Source systems store facts that are valid at the moment you look. Right after you retrieved a dataset, it might already be outdated because some process performed an update. So we have to keep it mind that we take snapshots of a dataset that are valid at snapshot time T.
According to a snapshot taken at march 11 09:11 we might calculcate an active customer base at end of period (EOP) Februari of 10.320 customers.
The next day we calculcate the exact same metric (base EOP februari), but now based on a snapshot taken at march 12 09:03.
This time the active base at EOP februari is 10319. How can it be possible that changes between march 11 and 12 have impact on the base of februari?
Various reasons can be hold responsible:
- updates with backwards effect: A cancellation was made undone at march 11. A customer called explaining that he did not want to cancel in the first place, so the order status was incorrect. Using some dirty trick the user made sure that the status was changed from aborted into successfully delivered. When looking at the snapshot of march 12 it looks like this customer never aborted in the first place
- Late arriving facts. At March 11 the supplier sends the information to the source system that some user was delivered at Februari 29.
2 concepts of time:
- Effective time ( synonyms: transaction time, recording time, snapshot time) is the time period during which a fact stored in the database is considered to be true. [https://en.wikipedia.org/wiki/Temporal_database]
Using above example we can say that the fact that base EOP februari = 10320 was true from march 11 09:11 till march 12 09:03
- Valid time is the time period during which a fact is true with respect to the real world. [https://en.wikipedia.org/wiki/Temporal_database]
The valid time for the above scenario would be never for EOP februari = 10320 and always for EOP februari = 10319. However this was known to us only at march 12 09:03.
Usïng two notions of time we can answer questions like: why has the active base EOP februari changed since the last time I looked.
Implementation[table “” not found /]
Using historization for an object or not should not influence the way it is used. When we don’t apply historization dbo.<object> just points to a table with no history. In this case there is no his.<object> table.
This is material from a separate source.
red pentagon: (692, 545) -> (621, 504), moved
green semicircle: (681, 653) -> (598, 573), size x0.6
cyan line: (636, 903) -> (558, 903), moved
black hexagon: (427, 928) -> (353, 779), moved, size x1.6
99 % of the cases we just want to query the latest view. But in case we want to answer questions like above we can query the his.[object] table. It will show the changes that happened on March 11. Usually this is enough to answer the question.
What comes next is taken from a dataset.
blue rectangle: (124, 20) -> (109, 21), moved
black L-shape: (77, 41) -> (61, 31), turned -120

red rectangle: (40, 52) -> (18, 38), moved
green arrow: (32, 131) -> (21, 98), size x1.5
[His-1] Datamarts only contain latest data.
Depending on your domain history might not be required in the Datamart and might only slow things down and make querying more complex. That’s why we choose not to include history in the datamart.
[His-2] Delete detection
We want to identify deleted records. Instead of deleting these records in his.[object] we choose to set the delete_dt record. The latest view filters out these records. But when performing an investigation we can look into his.[object] to find deleted records.